Relations with Others

The Dwarves have cordial relations with their neighbours, often trading with them for items that are not available in their mountain homes. However, the days of Dwarves teaching humans forging techniques have long past, and they now guard their secrets jealously. Dwarves and Elves are often wary of each other since Dwarves are mostly of a fixed mindset whereas Elves tend to be more adaptable or changeable.

Dwarves seldom get along well with Goblins due to their tendency to infest abandoned Dwarfholds, although they enjoy the genial company of Halflings.

Elves

A strange and secretive race with a fey-touched air to them, the Elves are widely believed to have originated in the green lands of Emeraude. It has become common parlance in the Havenlands to describe those who perceive sprites, boggarts and the like as having Emeraude eyes. Wise in the ways of the wild, the Elves most often remain secreted in the most ancient of woodlands around the Havenlands, using magic and misdirection to prevent their hidden hollows and homes from being discovered. Wherever Elves dwell there is always the smell of flowers and summer.

Physiology

Although Elves appear superficially similar to the other races of the Havenlands, they are actually more like living plants. Elven skin is an extremely pliable form of bark resembling Silver Birch and their blood is a thick clear sap with a light foral aroma to it. Elves do not age and die naturally, but when an Elf is very old he may feel the pull of the great sleep upon him; once this happens the Elves conduct a great cermony and the subject falls into a peaceful sleep, gradually taking root in the ground and becoming a mighty tree.

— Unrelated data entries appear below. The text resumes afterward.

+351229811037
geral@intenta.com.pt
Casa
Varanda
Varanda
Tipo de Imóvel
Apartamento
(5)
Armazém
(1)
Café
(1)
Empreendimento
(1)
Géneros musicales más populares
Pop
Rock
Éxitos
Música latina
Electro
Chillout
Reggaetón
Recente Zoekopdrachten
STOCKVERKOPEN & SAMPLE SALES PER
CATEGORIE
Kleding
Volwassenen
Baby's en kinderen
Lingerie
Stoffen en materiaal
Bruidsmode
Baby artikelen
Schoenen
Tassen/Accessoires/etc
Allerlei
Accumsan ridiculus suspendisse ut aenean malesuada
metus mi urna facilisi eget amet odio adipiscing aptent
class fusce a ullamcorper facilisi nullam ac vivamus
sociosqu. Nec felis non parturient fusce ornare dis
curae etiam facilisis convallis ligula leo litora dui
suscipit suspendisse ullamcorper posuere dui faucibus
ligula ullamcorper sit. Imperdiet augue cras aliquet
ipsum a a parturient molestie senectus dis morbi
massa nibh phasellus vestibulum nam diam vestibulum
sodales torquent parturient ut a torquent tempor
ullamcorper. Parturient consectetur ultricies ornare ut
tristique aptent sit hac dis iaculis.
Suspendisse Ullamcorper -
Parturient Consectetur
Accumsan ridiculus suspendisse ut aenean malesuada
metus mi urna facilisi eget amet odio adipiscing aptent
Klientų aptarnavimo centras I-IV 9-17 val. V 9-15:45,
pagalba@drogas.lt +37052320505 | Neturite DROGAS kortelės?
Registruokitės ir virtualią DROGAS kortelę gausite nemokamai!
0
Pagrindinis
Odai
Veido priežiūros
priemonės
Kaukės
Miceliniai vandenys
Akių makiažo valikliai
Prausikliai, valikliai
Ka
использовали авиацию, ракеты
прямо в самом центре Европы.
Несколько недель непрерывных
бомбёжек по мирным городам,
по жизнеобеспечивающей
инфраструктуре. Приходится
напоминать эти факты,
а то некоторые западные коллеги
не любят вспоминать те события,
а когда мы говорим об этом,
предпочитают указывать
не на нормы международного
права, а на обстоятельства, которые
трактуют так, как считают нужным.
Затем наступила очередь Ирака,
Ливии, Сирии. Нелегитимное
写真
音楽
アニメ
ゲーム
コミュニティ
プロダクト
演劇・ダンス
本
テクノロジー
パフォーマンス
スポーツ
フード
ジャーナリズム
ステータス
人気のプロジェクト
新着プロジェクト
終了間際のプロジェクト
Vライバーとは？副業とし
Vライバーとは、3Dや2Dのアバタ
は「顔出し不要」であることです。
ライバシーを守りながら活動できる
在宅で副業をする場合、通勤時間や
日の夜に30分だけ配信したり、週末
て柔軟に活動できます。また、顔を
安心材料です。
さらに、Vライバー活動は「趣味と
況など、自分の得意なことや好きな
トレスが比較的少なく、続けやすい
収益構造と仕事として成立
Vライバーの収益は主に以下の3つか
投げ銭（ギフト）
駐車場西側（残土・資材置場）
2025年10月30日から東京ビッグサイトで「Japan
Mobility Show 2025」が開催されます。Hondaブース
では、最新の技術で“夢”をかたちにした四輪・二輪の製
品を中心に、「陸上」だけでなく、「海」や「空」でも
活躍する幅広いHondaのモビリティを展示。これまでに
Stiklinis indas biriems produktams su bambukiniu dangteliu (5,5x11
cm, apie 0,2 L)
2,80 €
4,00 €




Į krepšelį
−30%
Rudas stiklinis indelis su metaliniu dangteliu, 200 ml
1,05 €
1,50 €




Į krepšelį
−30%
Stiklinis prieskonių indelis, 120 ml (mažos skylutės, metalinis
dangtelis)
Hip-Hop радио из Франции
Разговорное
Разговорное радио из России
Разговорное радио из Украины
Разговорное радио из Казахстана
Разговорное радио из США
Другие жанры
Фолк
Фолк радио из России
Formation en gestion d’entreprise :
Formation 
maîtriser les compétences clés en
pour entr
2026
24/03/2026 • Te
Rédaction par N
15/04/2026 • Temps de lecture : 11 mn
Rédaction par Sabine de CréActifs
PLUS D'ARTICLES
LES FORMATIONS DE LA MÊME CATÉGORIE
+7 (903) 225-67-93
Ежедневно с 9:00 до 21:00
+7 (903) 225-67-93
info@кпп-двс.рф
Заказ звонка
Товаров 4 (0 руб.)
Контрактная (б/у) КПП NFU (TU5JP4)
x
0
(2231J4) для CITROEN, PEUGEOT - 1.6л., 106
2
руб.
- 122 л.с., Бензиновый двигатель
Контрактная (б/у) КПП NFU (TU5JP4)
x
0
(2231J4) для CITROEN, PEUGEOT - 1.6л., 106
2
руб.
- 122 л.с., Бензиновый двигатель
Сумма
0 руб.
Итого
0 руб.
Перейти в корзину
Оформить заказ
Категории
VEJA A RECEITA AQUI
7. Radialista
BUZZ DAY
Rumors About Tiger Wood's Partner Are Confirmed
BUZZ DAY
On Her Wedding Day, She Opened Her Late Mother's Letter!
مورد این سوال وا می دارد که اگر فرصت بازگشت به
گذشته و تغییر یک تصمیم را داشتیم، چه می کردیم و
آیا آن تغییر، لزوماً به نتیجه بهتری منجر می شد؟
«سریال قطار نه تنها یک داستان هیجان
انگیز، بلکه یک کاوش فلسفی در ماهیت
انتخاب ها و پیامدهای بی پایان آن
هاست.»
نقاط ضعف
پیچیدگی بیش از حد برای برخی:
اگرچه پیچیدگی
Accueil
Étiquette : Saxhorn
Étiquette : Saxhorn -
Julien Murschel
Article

In the chest of an Elf is a glowing green gemstone known colloquially as an Elfheart, this remains after their death and is reputed to be a great boon to any magics dealing with the natural world. Of course, attempting to harvest these gems is a surefire way to anger any Elves you encounter, making them an extremely dangerous ingredient for magical workings.

It is rumoured that the ancient Ents who guard the deepest forests of Havenlands were once Elves.

Winter Elves

There are actually two species of Elves in the Havenlands, both are extremely rare, but the most common are known as Summer Elves, they embody the seasons of Summer and Spring, caring for the natural world and seeking to preserve it.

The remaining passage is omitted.